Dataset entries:
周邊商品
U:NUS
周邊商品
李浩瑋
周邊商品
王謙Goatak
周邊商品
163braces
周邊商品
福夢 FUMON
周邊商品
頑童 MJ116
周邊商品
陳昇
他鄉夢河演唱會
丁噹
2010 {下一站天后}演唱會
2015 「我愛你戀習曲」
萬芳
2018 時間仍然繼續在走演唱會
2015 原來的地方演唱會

About this exercise: Copy each entry above exactly, character for character.

Task output:
周邊商品
U:NUS
周邊商品
李浩瑋
周邊商品
王謙Goatak
周邊商品
163braces
周邊商品
福夢 FUMON
周邊商品
頑童 MJ116
周邊商品
陳昇
他鄉夢河演唱會
丁噹
2010 {下一站天后}演唱會
2015 「我愛你戀習曲」
萬芳
2018 時間仍然繼續在走演唱會
2015 原來的地方演唱會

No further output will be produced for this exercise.